Second, both the gender differences of human capital and discrimination against female workers contribute to the gender wage gap; the influence of the unexplained part (e.g., discrimination against female workers) increased in each ownership sector from 2002 to 2013. The range of increase of the influence of the unexplained part is greater for firms in the public sector than for those in the private sector.

Third, the influence (contribution rate) of factors on the gender wage gap differs by ownership sectors. Concretely, (1) years of work experience in the explained component and work experience years in the unexplained component are the main factors for government organizations; (2) industry sector in the explained component and ethnicity and health status in the unexplained component are the main factors for SOEs; (3) occupation in the explained component and industry in the unexplained component are the main factors for COEs; (4) industry in the explained component and the years of experience in the unexplained component are the main factors for POEs; (5) industry sector in the explained component and the occupation as well as education in the unexplained component are the main factors for the self-employed sector.

These findings indicate that as market-oriented economy reforms progress, the problem of discrimination against female worker is becoming severe, particularly for SOEs and COEs in the public sector.

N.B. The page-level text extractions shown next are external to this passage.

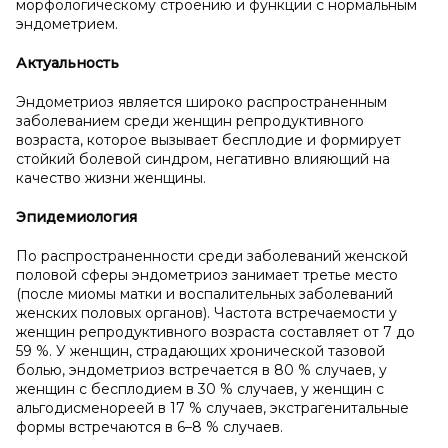
морфологическому строению и функции с нормальным
эндометрием.
Актуальность
Эндометриоз является широко распространенным
заболеванием среди женщин репродуктивного
возраста, которое вызывает бесплодие и формирует
стойкий болевой синдром, негативно влияющий на
качество жизни женщины.
Эпидемиология
По распространенности среди заболеваний женской
половой сферы эндометриоз занимает третье место
(после миомы матки и воспалительных заболеваний
женских половых органов). Частота встречаемости у
женщин репродуктивного возраста составляет от 7 до
59 %. У женщин, страдающих хронической тазовой
болью, эндометриоз встречается в 80 % случаев, у
женщин с бесплодием в 30 % случаев, у женщин с
альгодисменореей в 17 % случаев, экстрагенитальные
формы встречаются в 6–8 % случаев.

In order to reduce the gender wage gap, employment equality laws and an equal pay for equal work policy should be implemented and enforced by the Chinese government.

Notes

  1. 1.

    Based on the classification that is utilized in most of the previous studies, in this study, the period from 1949 to 1977 is called “the planned economy period,” in which the Chinese government tried to establish a management economy system based on the Soviet Union’s socialist nation management model, and the period after 1978 is called “the market-oriented reform period.”.

  2. 2.

    Based on data of the third CFSSS, the female labor participation rate decreased from 87.1% in 1990 to 60.8% in 2010.

  3. 3.

    Although Reimers (1983), Cotton (1988), Neumark (1988), Oaxaca and Ransom (1994), and Fortin (2008) argued that there is an “index number” problem in the basic Blinder-Oaxaca decomposition model, the classifications of the unexplained component and the unexplained component in these studies are similar to those of Blinder (1973) and Oaxaca (1973). Two decompositions based on Eqs. (4.2.1) and (4.2.2) are employed, and these results are almost identical. Thus, only the results based on Eq. (4.2.1) are shown in this chapter.

  4. 4.

    In order to simplify the expression of equations following, all constant items are omitted.

  5. 5.

    In the public sector, the legal retirement age is 50 for female workers (blue collar workers), 55 for female cadres (white collar workers), and 60 for male workers and male cadres.

  6. 6.

    That variable values are not in the range of “mean value \(\pm \) three times S.D.” is defined as an abnormal value here.

  7. 7.

    In CHIPs 2002, the sample of workers in foreign-owned enterprises is relatively smaller and cannot be analyzed in the decomposition analysis; workers in privately owned enterprises or foreign-owned enterprises are combined into one group.

  8. 8.

    Years of experience = age-6-years of schooling.

  9. 9.

    The number of industry categories is 16 in CHIPs 2002, and 50 in CHIPs 2013.